# 1. Import Dependencies

In [None]:
# !pip install opencv-python

In [None]:
# Import opencv
import cv2 

# Import uuid
import uuid

# Import Operating System
import os

# Import time
import time

# 2. Define Images to Collect

In [None]:
labels = ['thumbsup', 'thumbsdown', 'thankyou', 'livelong', 'hello']
number_imgs = 10

# 3. Setup Folders 

first, we should `create a path` using `os.path.join()`.

In [None]:
IMAGES_PATH = os.path.join('Tensorflow', 'workspace', 'images', 'collectedimages')

In [None]:
print(IMAGES_PATH)

---
now we want to create our folder directory or folder path:

<br>
we can see what type of os is being used with this code:

In [None]:
os.name

because I am using `windows` machine, It's going to read out `nt` but in `linlux` machine read out `posix`.

In [None]:
if not os.path.exists(IMAGES_PATH):
    if os.name == 'posix':
        !mkdir -p {IMAGES_PATH}
    if os.name == 'nt':
         !mkdir {IMAGES_PATH}
for label in labels:
    path = os.path.join(IMAGES_PATH, label)
    if not os.path.exists(path):
        !mkdir {path}

# x.

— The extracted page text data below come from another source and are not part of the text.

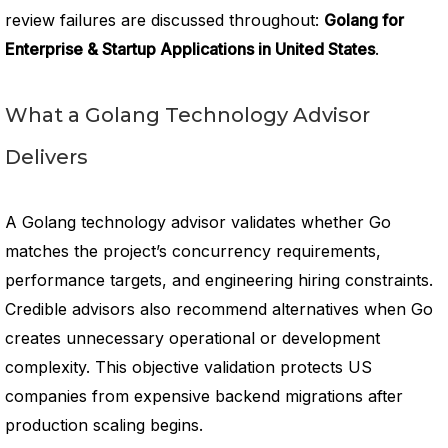
review failures are discussed throughout:
Golang for
Enterprise & Startup Applications in United States
.
What a Golang Technology Advisor
Delivers
A Golang technology advisor validates whether Go
matches the project’s concurrency requirements,
performance targets, and engineering hiring constraints.
Credible advisors also recommend alternatives when Go
creates unnecessary operational or development
complexity. This objective validation protects US
companies from expensive backend migrations after
production scaling begins.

Testing the capture device position

In [None]:
cap = cv2.VideoCapture(0)

while cap.isOpened():
    ret, frame = cap.read()
    cv2.imshow('frame', cv2.resize(src=frame, dsize=(800, 600)))
    
    if cv2.waitKey(1) & 0xFF == ord('q'):
        break
        
cap.release()
cv2.destroyAllWindows()

# 4. Capture Images

In [None]:
def capture_image():
    for label in labels:
        cap = cv2.VideoCapture(0) # Connect to our Webcam or Capture device
        print('Collecting images for {}'.format(label))
        # delay execution for 5 seconds
        time.sleep(5) 
        for imgnum in range(number_imgs):
            print('{}. Collecting image {}'.format(imgnum + 1, imgnum))
            # Grabs, decodes and returns the next video frame.
            ret, frame = cap.read()
            # creates an unique path for each image
            imgname =  os.path.join(IMAGES_PATH,label,label+'.'+'{}.jpg'.format(str(uuid.uuid1())))
            # Saves an image/frame to a specified file
            cv2.imwrite(imgname, frame) 
            # Displays an image in the specified window
            cv2.imshow('frame', cv2.resize(src=frame, dsize=(800, 600)))
            time.sleep(2)

            if cv2.waitKey(1) & 0xFF == ord('q'):
                break

    cap.release() 
    cv2.destroyAllWindows()
    
capture_image()

# 5. Image Labelling (using labelImg library)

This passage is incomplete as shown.